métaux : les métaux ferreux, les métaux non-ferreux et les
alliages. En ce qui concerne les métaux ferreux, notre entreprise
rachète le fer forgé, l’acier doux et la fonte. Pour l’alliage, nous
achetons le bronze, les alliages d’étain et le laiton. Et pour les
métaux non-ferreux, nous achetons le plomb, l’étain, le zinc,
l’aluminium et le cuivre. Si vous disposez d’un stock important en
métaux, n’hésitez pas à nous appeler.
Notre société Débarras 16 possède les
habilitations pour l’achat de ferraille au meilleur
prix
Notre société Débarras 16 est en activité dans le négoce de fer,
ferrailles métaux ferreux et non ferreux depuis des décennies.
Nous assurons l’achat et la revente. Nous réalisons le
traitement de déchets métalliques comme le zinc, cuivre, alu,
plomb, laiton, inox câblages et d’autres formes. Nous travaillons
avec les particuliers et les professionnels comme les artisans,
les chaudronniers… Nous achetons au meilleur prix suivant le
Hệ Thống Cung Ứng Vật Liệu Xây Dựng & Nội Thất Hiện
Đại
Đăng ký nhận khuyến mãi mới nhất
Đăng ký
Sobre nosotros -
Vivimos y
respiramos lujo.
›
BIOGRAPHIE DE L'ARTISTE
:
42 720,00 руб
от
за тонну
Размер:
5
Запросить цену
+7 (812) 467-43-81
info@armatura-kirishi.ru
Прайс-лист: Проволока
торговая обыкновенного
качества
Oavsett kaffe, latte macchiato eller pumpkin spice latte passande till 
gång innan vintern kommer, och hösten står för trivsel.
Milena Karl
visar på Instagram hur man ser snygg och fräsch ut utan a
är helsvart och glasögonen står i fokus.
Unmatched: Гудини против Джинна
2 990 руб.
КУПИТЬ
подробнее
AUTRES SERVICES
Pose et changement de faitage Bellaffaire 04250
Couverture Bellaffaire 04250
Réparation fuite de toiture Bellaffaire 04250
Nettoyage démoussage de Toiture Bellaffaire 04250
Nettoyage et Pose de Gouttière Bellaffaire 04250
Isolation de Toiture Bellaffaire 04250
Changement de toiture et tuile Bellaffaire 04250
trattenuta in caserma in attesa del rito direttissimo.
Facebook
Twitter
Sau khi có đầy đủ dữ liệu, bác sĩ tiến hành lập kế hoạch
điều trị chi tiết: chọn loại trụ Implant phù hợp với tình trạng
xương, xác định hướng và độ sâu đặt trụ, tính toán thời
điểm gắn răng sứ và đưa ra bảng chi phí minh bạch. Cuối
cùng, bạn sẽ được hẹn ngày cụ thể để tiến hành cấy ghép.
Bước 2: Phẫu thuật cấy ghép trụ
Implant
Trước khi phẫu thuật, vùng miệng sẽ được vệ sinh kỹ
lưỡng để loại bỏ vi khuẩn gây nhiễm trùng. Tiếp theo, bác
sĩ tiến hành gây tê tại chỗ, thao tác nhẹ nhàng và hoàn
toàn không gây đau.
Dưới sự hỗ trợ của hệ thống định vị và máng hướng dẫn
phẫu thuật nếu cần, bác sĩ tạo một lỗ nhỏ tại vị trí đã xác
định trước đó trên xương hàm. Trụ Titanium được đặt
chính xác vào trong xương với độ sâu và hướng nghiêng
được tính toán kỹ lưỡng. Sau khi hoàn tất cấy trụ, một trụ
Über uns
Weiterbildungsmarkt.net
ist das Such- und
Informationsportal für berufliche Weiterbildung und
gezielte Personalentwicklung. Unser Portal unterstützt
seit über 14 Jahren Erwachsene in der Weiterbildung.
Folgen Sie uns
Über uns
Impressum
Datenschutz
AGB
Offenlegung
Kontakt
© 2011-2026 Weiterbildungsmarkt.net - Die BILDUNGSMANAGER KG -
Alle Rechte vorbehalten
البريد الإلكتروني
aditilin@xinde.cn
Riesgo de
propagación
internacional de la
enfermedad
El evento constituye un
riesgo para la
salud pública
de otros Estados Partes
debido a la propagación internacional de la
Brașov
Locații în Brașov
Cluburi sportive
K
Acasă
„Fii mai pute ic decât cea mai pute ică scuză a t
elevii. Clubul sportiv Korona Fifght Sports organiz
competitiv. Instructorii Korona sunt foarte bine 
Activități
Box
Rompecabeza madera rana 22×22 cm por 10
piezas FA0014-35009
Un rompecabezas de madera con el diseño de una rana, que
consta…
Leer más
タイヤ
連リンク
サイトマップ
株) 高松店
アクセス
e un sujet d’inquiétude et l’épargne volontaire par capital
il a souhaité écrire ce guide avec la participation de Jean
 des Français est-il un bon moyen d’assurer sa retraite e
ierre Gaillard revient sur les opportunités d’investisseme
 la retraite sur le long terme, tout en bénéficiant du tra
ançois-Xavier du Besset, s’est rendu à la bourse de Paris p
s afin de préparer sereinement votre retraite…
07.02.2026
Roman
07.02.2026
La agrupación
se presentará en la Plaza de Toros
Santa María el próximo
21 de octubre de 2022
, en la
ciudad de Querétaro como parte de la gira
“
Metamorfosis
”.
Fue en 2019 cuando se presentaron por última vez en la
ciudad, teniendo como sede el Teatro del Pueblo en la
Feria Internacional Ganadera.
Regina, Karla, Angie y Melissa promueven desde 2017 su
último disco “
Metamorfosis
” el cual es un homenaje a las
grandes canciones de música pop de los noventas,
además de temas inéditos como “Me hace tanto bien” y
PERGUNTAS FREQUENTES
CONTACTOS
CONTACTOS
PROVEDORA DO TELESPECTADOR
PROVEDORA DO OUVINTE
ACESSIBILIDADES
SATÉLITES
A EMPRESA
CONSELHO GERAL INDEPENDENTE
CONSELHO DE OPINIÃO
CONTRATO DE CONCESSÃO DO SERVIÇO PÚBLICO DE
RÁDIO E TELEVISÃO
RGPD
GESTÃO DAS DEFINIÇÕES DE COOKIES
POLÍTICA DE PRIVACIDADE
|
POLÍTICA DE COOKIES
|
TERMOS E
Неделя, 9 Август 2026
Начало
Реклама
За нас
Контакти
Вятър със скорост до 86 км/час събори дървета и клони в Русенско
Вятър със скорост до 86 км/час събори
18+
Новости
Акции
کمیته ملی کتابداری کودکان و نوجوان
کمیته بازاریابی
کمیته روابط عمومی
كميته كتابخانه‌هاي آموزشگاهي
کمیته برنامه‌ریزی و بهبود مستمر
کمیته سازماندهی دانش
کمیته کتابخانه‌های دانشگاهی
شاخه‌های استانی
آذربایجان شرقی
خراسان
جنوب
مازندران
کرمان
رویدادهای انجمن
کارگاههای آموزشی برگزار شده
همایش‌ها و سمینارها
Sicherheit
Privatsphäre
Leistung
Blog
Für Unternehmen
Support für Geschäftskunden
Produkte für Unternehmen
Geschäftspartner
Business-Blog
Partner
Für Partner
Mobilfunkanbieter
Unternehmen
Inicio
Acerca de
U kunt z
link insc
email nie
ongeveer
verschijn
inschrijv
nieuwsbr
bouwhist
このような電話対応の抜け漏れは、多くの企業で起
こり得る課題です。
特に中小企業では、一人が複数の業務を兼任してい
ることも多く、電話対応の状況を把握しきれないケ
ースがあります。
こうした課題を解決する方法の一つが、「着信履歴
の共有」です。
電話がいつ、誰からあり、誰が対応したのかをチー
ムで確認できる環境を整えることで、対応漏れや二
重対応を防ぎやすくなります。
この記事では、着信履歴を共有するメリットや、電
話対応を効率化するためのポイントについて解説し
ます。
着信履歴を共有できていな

⁂

• [Try it] Starting at the line that contains "s afin de préparer", write out every line to the end of the entries, exactly as given.

• [Solution]
s afin de préparer sereinement votre retraite…
07.02.2026
Roman
07.02.2026
La agrupación
se presentará en la Plaza de Toros
Santa María el próximo
21 de octubre de 2022
, en la
ciudad de Querétaro como parte de la gira
“
Metamorfosis
”.
Fue en 2019 cuando se presentaron por última vez en la
ciudad, teniendo como sede el Teatro del Pueblo en la
Feria Internacional Ganadera.
Regina, Karla, Angie y Melissa promueven desde 2017 su
último disco “
Metamorfosis
” el cual es un homenaje a las
grandes canciones de música pop de los noventas,
además de temas inéditos como “Me hace tanto bien” y
PERGUNTAS FREQUENTES
CONTACTOS
CONTACTOS
PROVEDORA DO TELESPECTADOR
PROVEDORA DO OUVINTE
ACESSIBILIDADES
SATÉLITES
A EMPRESA
CONSELHO GERAL INDEPENDENTE
CONSELHO DE OPINIÃO
CONTRATO DE CONCESSÃO DO SERVIÇO PÚBLICO DE
RÁDIO E TELEVISÃO
RGPD
GESTÃO DAS DEFINIÇÕES DE COOKIES
POLÍTICA DE PRIVACIDADE
|
POLÍTICA DE COOKIES
|
TERMOS E
Неделя, 9 Август 2026
Начало
Реклама
За нас
Контакти
Вятър със скорост до 86 км/час събори дървета и клони в Русенско
Вятър със скорост до 86 км/час събори
18+
Новости
Акции
کمیته ملی کتابداری کودکان و نوجوان
کمیته بازاریابی
کمیته روابط عمومی
كميته كتابخانه‌هاي آموزشگاهي
کمیته برنامه‌ریزی و بهبود مستمر
کمیته سازماندهی دانش
کمیته کتابخانه‌های دانشگاهی
شاخه‌های استانی
آذربایجان شرقی
خراسان
جنوب
مازندران
کرمان
رویدادهای انجمن
کارگاههای آموزشی برگزار شده
همایش‌ها و سمینارها
Sicherheit
Privatsphäre
Leistung
Blog
Für Unternehmen
Support für Geschäftskunden
Produkte für Unternehmen
Geschäftspartner
Business-Blog
Partner
Für Partner
Mobilfunkanbieter
Unternehmen
Inicio
Acerca de
U kunt z
link insc
email nie
ongeveer
verschijn
inschrijv
nieuwsbr
bouwhist
このような電話対応の抜け漏れは、多くの企業で起
こり得る課題です。
特に中小企業では、一人が複数の業務を兼任してい
ることも多く、電話対応の状況を把握しきれないケ
ースがあります。
こうした課題を解決する方法の一つが、「着信履歴
の共有」です。
電話がいつ、誰からあり、誰が対応したのかをチー
ムで確認できる環境を整えることで、対応漏れや二
重対応を防ぎやすくなります。
この記事では、着信履歴を共有するメリットや、電
話対応を効率化するためのポイントについて解説し
ます。
着信履歴を共有できていな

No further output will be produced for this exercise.